Now, four years removed from surgery, I can report that I don’t have the constant pain I once did. I can also report that I have lost significant core strength and that my balance is pretty jacked up. And, as predicted by a friend of mine before I had the surgery, the correction could very well result in vertebrae farther up the spine misbehaving. I haven’t resorted to another round of imaging – ignorance is kind of blissful. But, as they say, “something ain’t right.”
Mostly, I think, it has to do with the weather. The colder it gets, the more I feel it. And where I live, in eastern Idaho, I find myself feeling like a hammered owl turd more often than not. So, following the advice of a certain Caribbean troubadour, I set out a few years ago to change my latitude. I wasn’t picky. I just needed decent fishing and dependably warm weather.

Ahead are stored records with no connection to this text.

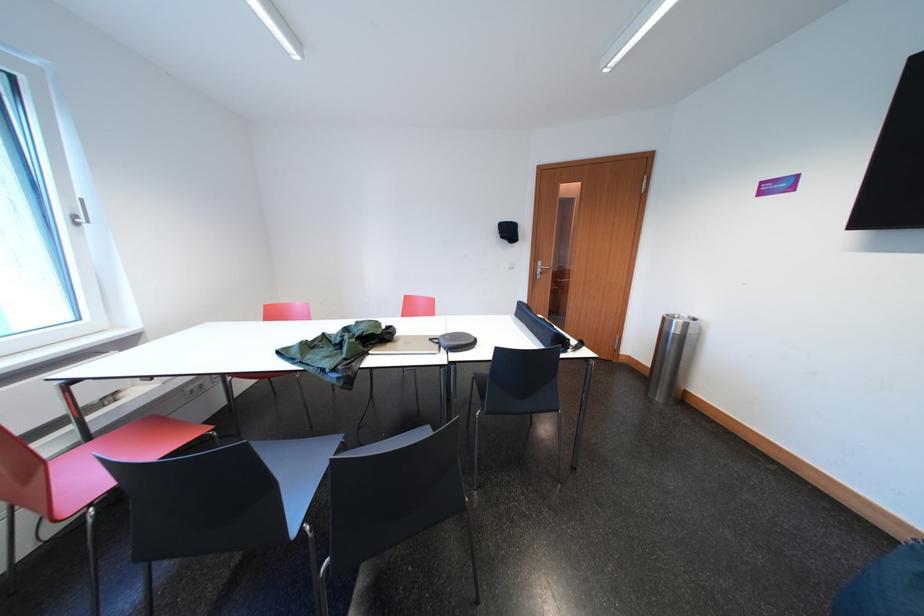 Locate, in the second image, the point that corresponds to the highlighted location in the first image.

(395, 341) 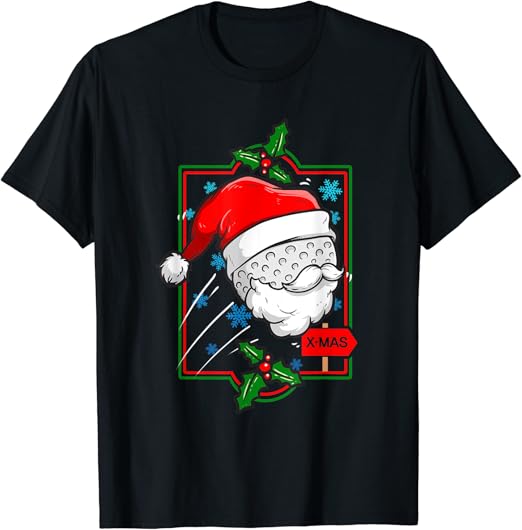 This screenshot has width=522, height=530. I want to click on tassel, so click(x=162, y=271). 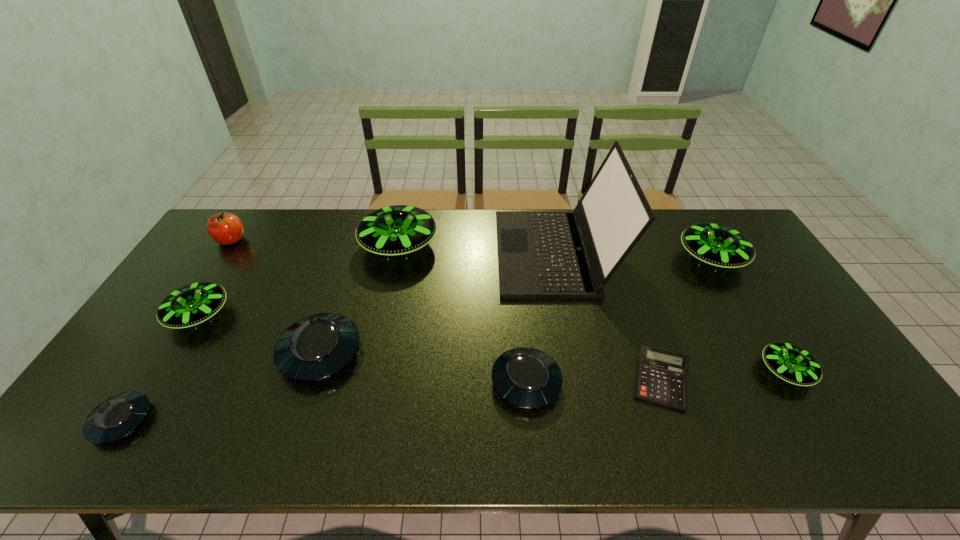 The width and height of the screenshot is (960, 540). I want to click on blank area located on the right of the apple, so (x=276, y=240).

Where is `free location located 0.080m on the front of the leftmost green saucer`? This screenshot has width=960, height=540. free location located 0.080m on the front of the leftmost green saucer is located at coordinates (169, 363).

Identify the location of vacant space located on the front of the second gray saucer from right to left. (288, 450).

Where is `vacant region located on the left of the nearest green saucer`? This screenshot has height=540, width=960. vacant region located on the left of the nearest green saucer is located at coordinates (686, 371).

You are a GUI agent. You are given a task and a screenshot of the screen. Output one action in this format:
    pyautogui.click(x=<x>, y=<y>)
    Task: Click on the vacant region located 0.270m on the right of the second biggest gray saucer
    
    Given the screenshot: What is the action you would take?
    pyautogui.click(x=667, y=382)

This screenshot has height=540, width=960. Identify the location of vacant space situated 0.120m on the back of the shortest saucer. (162, 357).

Locate an element on the screen. vacant space situated on the back of the calculator is located at coordinates (620, 266).

The image size is (960, 540). In order to click on laptop present at the far edge in this screenshot , I will do `click(541, 254)`.

Where is `apple that is at the far edge`? apple that is at the far edge is located at coordinates (224, 228).

Locate an element on the screen. object present at the near edge is located at coordinates (115, 418). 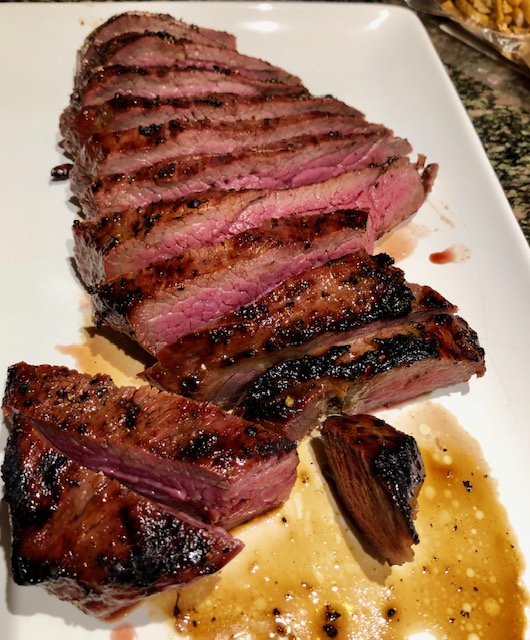 At what (x,y) coordinates should I click in order to perform the action: click on sauce stain. Please return your answer as a coordinate pair (x, y). Looking at the image, I should click on (449, 253), (444, 218), (401, 243), (102, 351), (123, 632), (195, 612), (329, 620), (476, 534). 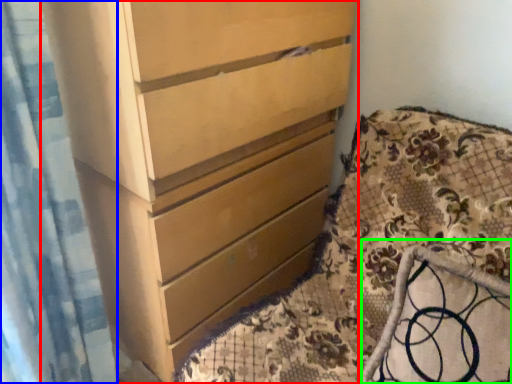 Question: Estimate the real-world distances between objects in this image. Which object is farther from chest of drawers (highlighted by a red box), shower curtain (highlighted by a blue box) or rocking chair (highlighted by a green box)?

Choices:
 (A) shower curtain
 (B) rocking chair

Answer: (B) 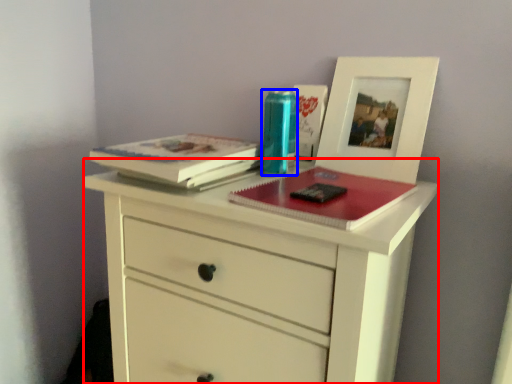 Question: Which of the following is the closest to the observer, chest of drawers (highlighted by a red box) or turquoise (highlighted by a blue box)?

Choices:
 (A) chest of drawers
 (B) turquoise

Answer: (A)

I combed the condo markets on Zillow for hours at a time, ruling out the far-too-expensive places like the Florida Keys or the hurricane-prone coast of Grand Isle. For a while there, I was pretty certain I’d end up somewhere Port Isabel, Texas – great inshore fishing for redfish, trout and sheepshead, perfectly breezy weather all year along and an easy two-day drive from eastern Idaho. But just as I was about to dig into a condo purchase, two things happened. First, I was informed that the property I identified couldn’t be listed on the short-term rental market when I wasn’t using it. Second, the real estate boom erupted, and I was quickly priced out of the market.
I’m a journalist. I’ve never been wealthy. This venture to ease the pain in my back was going to have to walk a financial tightrope. Getting away from winter a few months of the year was going to have come with some balance – wherever I ended up, the house or condo (at one point, I was convinced I could just “work from the road” in a trailer towed behind my truck while I chased winter sunshine across the South) was going to have pitch in a bit and help pay for itself.
So I kept looking.
As a kid, I spent my formative years in East Texas, about 60 miles west of Shreveport, La., and while it was a great place to be a kid, I also remember a few brutal winter weeks where it would literally rain ice and sleet. I also remembered that 45 degrees in East Texas, with its abundant humidity, was bone-chilling cold at times.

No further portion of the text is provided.